WHAT TO DO - Copy, from the entries below, each line where the word "zijn" can be found.
──────── RECORDS FOR THIS TASK
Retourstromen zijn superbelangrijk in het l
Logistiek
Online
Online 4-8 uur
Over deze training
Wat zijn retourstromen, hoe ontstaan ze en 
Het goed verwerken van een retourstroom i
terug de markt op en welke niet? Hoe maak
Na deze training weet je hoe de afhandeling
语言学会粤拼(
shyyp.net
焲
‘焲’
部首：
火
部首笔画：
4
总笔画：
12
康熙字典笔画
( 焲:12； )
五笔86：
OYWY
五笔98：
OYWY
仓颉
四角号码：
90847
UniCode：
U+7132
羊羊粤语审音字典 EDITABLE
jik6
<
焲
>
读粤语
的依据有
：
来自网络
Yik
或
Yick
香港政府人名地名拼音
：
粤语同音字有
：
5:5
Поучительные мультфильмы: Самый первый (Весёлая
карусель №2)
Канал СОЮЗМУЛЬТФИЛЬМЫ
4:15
────────────────
──────── RECORDS FOR THIS TASK
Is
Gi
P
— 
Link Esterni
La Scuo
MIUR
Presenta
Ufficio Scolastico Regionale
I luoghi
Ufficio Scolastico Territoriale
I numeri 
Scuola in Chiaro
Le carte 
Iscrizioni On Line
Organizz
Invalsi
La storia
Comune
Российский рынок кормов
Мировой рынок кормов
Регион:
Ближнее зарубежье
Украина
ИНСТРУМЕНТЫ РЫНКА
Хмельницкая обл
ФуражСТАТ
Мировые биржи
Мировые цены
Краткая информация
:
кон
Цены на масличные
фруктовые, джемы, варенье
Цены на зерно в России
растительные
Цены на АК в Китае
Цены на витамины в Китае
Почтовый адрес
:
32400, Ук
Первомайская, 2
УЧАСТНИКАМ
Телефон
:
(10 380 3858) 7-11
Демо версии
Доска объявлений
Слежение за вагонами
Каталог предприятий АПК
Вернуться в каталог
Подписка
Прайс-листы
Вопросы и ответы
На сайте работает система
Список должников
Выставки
────────────────
YOUR RESPONSE -
Retourstromen zijn superbelangrijk in het l
Wat zijn retourstromen, hoe ontstaan ze en 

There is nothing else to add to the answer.